25

970 127 2
                                    

📎Ke pada hati siapakah kapal asmaraku harus berlabuh? Apakah harus aku papah agar tak salah arah?📎

Langkah Ulya spontan berhenti di depan pintu dapur ndalem, ketika ia melihat seseorang pria tengah menjemur pakaian di samping.

Sarung biru dongker garis-garis putih dan kemeja putih itu?

'Itu kan ....'

Ketika melihat paras pria yang baru menjemur pakaian itu Ulya terkejut bukan main. Ia menggeleng kuat, menetralkan prasangka yang menyelubungi benak. Pria itu tidak mungkin seseorang di balik nama samaran Kang subuh.

"Saya ndak nyuruh kamu ke sini," ujarnya membuat lamunan Ulya buyar.

"S-sa-ya ...."

"Mbak Ulya!"

Gadis itu sontak menghadap asal suara, di mana Fajri berdiri di ambang pintu dapur memanggilnya. Sebelum menyambangi Ulya mengangguk sopan pada Mubin.

Jantung berdebaran kencang ketika memijak langkah ke ruang tengah, setelah tadi Fajri bicara bahwa ada yang mencarinya.

Perasaan Ulya campur aduk, gundah gulina serta gemetaran sangat kentara. Ia takut jika yang mencarinya itu adalah Kang subuh. Bagaimana jika pria yang tak diketahui identitas aslinya itu hendak melancarkan aksi.

Namun, bila benar kang subuh hendak melancarkan aksi, berarti Mubin yang Ulya sangka bukanlah pria misterius itu.

"Kenapa berhenti, Mbak?"

Suara Fajri membuyarkan lamunan Ulya. Gadis itu menggeleng kemudian melanjutkan langkah menuju ruang tengah.

Sepasang netra caramelnya bertubrukan dengan bola mata pekat di sana, seorang pria jangkung berbusana muslim rapi dengan balutan sarung hitan dengan sopannya duduk di kursi ruang tengah ndalem bersama Kyai Mustafa.
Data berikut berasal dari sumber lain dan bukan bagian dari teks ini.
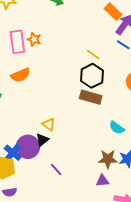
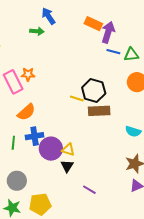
yellow line: (93, 55) -> (77, 98), moved
purple circle: (28, 147) -> (51, 149), moved
blue cross: (13, 153) -> (35, 136), moved, turned -30

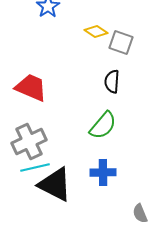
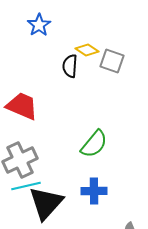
black semicircle: (112, 81) -> (70, 66), moved
black triangle: (55, 184) -> (46, 203), turned 45

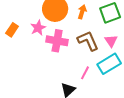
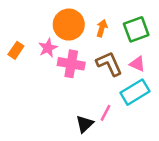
pink triangle: (111, 41) -> (137, 64), turned -32
pink line: (85, 73) -> (106, 113), moved

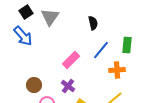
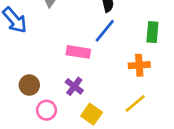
blue line: (101, 50) -> (105, 31), moved
pink rectangle: (71, 60) -> (78, 52), turned 54

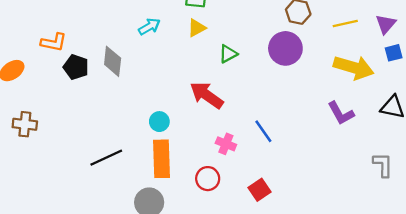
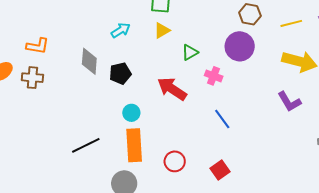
black pentagon: (76, 67) -> (120, 73), moved, turned -30
brown cross: (25, 124) -> (32, 78), moved
pink cross: (226, 144) -> (214, 76), moved

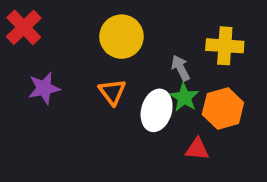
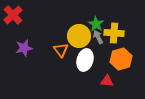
yellow circle: (122, 37) -> (79, 36), moved
yellow cross: (225, 46) -> (114, 33), moved
green star: (184, 97) -> (96, 24), moved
Jantung Ulya berdebaran saat itu juga, merasakan sesuatu melebur di dada, matanya berembun. Kerinduan yang selalu menuntut temu itu akhirnya terbayarkan.

Alam, kakaknya ingin sekali rasanya Ulya menghambur ke pelukan pria itu.

❤❤❤❤❤

Dengan gurauan yang menghadirkan canda tawa, Ulya bersama kakaknya berjalan menuju parkiran di mana mobilnya terparkir juga keluarganya menunggu.
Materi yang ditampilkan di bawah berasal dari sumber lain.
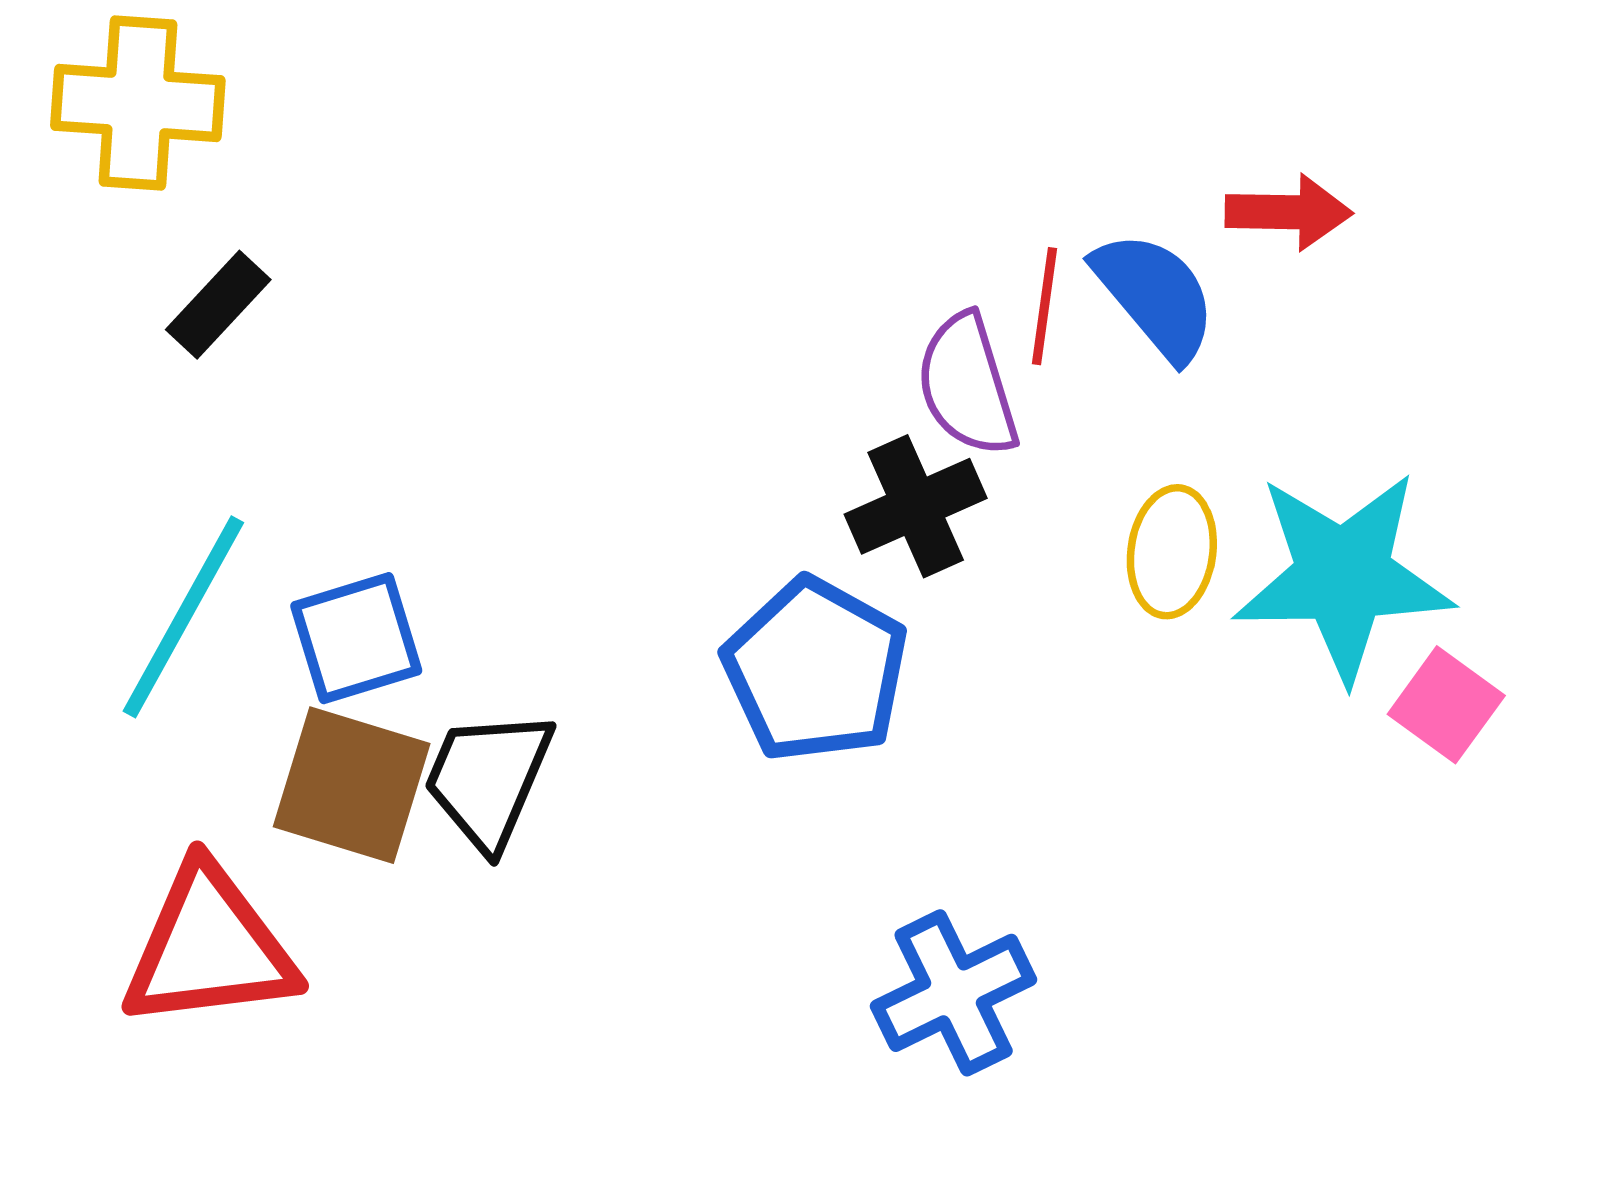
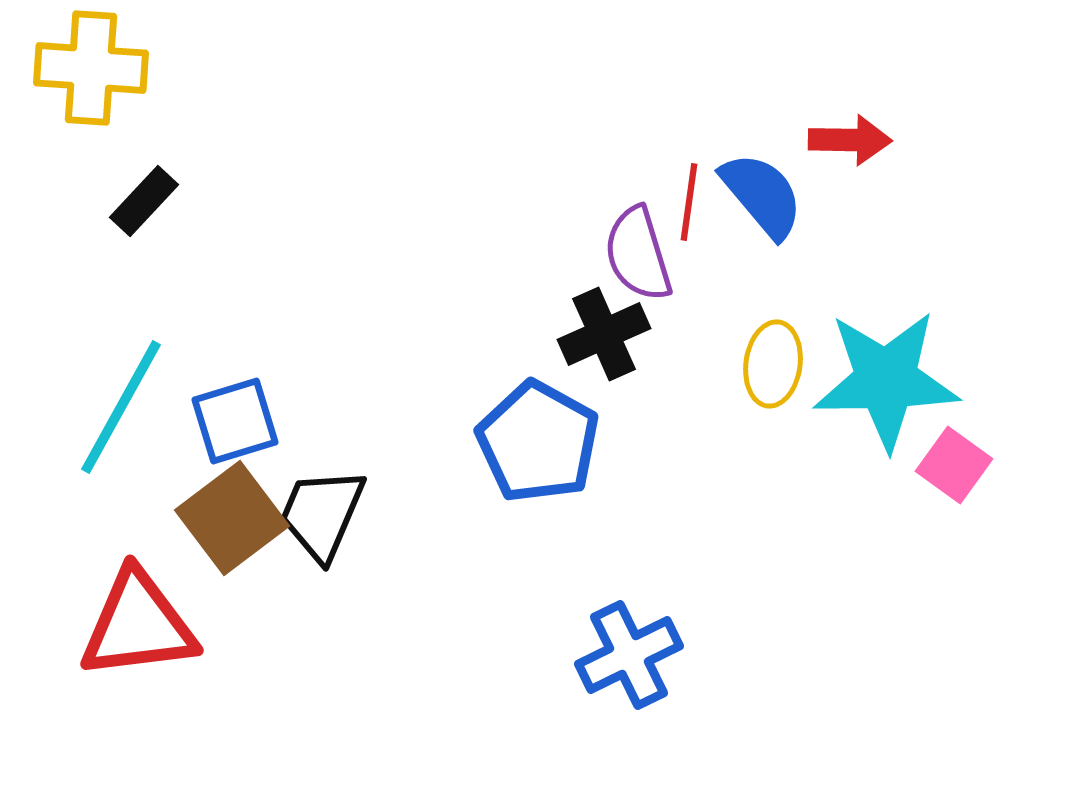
brown square: (352, 785) -> (232, 518), turned 36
Di halaman pondok yang luas sudah tampak banyak kendaraan milik wali santri berjejer rapi, lalu lalang orang-orang pun ramai. Kebanyakan wali santri berdomisili jauh datang hari ini, memenuhi undangan untuk menyaksikan haflah khotmil Qur'an.

Panggung besar terdekorasi apik di depan musala pondok, beberapa kang santri juga masih menyiapkan agar semuanya menjadi sempurna.
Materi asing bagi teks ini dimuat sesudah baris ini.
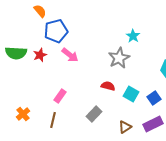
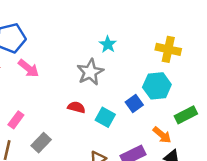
blue square: (154, 98) -> (134, 104), moved
gray rectangle: (94, 114) -> (41, 143), moved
Ulya tersenyum semringah ketika melihat orang-orang yang paling dirinduinya, ia menghambur ke pelukan sang bunda, mencium tangannya penuh takdzim. Begitu pun kepada bapak.

"Bidadari syurga ana, Mas Amirmu ini rindu serindu rindunya."

Ulya tertawa, ia bahkan baru saja menyadari manusia koplak itu juga turut datang menyambanginya.

"Makasih, ya, Mas Amir udah ikut datang sambang aku."

"Yoai, Ul ... Mas Amir kan paling rindu sama dedek Ulya."

Ulya tertawa sambil menggeleng, jujur saja ia merindukan pria itu juga. Rindu akan canda tawanya.

Namun, ada detik waktu ambigu tatkala seseorang tiba-tiba muncul dari dalam kamar mandi umum sebelah parkiran. Tentunya seseorang yang tidak asing dalam penglihatan Ulya, dia yang dirindu, tetapi tak ada restu untuk meleburnya dengan temu. Dia yang tengah susah payah gadis itu singkirkan dari benak, imajinasi juga hati. Semuanya terdiam seolah mengerti. Di sebelah Alam menepuk bahu Ulya hingga pandangannya beralih menatap sang kakak.